Learn English – Italicization – first time or every time

italics

When writing a book on popular culture, I'm using italics to introduce a film title into my paragraph. In the next paragraph I refer to the film title again. Should I use italics on the second occasion, or stick with normal text?

I'm tempted to go for the latter – as over-use of italics would spoil the flow of the text, and the title has already been introduced to the reader.

Thoughts?

Best Answer

Style guides differ on how to render film titles. The Chicago Manual of Style, for example, recommends using italics, whereas the AP Stylebook recommends using quotation marks. However, I can't think of any style guide that recommends using either italics or quotation marks on first mention but neither on subsequent mentions.

I have seen books that use boldface or (more often) boldface italics for the first mention and simple italics thereafter, but in that case the boldface is being used to signify "first mention" and italics to signify "film title."

With regard to your comment that "over-use of italics would spoil the flow of the text," my view is somewhat different from yours.

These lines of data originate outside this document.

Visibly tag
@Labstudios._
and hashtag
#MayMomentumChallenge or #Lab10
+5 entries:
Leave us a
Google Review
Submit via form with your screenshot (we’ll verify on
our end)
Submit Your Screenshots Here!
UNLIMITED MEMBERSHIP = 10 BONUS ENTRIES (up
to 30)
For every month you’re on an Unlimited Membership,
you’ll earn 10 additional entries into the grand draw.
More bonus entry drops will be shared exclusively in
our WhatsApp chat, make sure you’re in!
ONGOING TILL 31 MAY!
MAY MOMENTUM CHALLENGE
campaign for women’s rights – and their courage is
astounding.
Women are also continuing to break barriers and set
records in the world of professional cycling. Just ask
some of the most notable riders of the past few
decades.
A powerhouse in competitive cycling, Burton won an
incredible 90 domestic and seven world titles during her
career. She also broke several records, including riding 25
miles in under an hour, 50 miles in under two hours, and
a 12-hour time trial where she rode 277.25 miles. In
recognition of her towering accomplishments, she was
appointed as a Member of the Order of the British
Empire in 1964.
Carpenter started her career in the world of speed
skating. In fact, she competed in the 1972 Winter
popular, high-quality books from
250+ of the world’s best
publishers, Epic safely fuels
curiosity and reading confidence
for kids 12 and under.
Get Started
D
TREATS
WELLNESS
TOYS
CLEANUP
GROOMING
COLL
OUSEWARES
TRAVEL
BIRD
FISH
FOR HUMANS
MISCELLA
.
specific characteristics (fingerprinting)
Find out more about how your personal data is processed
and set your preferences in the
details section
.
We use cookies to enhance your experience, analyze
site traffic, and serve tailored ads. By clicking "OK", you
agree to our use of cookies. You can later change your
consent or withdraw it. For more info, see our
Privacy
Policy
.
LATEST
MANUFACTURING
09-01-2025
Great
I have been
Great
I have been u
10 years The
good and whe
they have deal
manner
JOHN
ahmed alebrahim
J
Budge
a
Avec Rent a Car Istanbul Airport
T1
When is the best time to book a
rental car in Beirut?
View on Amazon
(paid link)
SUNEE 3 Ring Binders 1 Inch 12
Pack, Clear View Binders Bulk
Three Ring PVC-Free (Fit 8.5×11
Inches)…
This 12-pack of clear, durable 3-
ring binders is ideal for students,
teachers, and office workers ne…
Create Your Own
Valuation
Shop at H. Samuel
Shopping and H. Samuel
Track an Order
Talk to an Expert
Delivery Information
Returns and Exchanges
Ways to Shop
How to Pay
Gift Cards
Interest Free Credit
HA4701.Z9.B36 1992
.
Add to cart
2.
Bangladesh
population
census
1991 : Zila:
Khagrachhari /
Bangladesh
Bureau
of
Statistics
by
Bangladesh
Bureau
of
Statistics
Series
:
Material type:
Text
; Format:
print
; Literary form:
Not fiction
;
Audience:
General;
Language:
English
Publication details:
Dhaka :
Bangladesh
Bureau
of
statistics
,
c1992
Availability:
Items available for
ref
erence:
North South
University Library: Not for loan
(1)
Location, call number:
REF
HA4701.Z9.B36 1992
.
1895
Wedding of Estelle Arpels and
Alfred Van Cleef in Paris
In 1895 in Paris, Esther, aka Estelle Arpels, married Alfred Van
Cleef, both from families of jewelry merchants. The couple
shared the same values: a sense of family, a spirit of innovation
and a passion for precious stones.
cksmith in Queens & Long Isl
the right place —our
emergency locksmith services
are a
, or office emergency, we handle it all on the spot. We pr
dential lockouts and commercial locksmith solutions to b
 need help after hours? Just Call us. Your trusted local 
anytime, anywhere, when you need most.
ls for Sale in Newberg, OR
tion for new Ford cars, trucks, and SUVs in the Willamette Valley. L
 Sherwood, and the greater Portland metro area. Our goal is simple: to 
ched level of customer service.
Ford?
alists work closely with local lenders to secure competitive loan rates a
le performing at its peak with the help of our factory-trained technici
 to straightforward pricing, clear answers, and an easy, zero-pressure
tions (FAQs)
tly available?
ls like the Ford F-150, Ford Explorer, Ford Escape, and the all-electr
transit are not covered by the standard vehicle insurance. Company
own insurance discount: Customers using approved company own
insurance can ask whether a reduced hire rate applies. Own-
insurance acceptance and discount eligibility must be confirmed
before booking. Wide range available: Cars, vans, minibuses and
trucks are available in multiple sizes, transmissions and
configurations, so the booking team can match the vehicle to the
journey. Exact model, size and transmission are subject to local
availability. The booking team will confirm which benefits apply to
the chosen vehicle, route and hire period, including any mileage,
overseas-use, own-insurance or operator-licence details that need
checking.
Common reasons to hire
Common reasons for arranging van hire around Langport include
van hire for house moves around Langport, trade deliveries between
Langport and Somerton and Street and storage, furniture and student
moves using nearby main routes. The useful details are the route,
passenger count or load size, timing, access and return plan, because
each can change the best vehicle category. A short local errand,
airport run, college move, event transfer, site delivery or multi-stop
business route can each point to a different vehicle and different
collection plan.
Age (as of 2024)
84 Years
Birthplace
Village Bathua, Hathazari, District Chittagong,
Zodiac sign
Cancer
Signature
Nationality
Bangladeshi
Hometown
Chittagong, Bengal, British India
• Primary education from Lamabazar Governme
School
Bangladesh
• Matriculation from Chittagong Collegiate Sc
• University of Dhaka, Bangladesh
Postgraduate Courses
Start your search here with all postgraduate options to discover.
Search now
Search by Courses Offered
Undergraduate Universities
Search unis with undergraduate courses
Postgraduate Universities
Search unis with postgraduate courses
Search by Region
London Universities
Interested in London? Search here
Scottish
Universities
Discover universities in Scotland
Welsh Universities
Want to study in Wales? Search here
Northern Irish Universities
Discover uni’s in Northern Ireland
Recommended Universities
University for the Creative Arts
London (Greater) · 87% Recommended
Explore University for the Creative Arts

Once an author has established the practice of using italics to identify film titles, I find it distracting to encounter the title in plain roman type later on; to me, switching from italics for film titles on first occurrence to no special treatment for them on subsequent occurrences amounts to underusing italics, just as including quotation marks on first occurrence but then dropping them on subsequent occurrences would amount to underusing quotation marks.

Once you've trained your readers to recognize that you are using italics or quotation marks indicate a film title, I don't think that you need to worry that applying the convention consistently will be distracting to readers or in any way harmful to the flow of the text.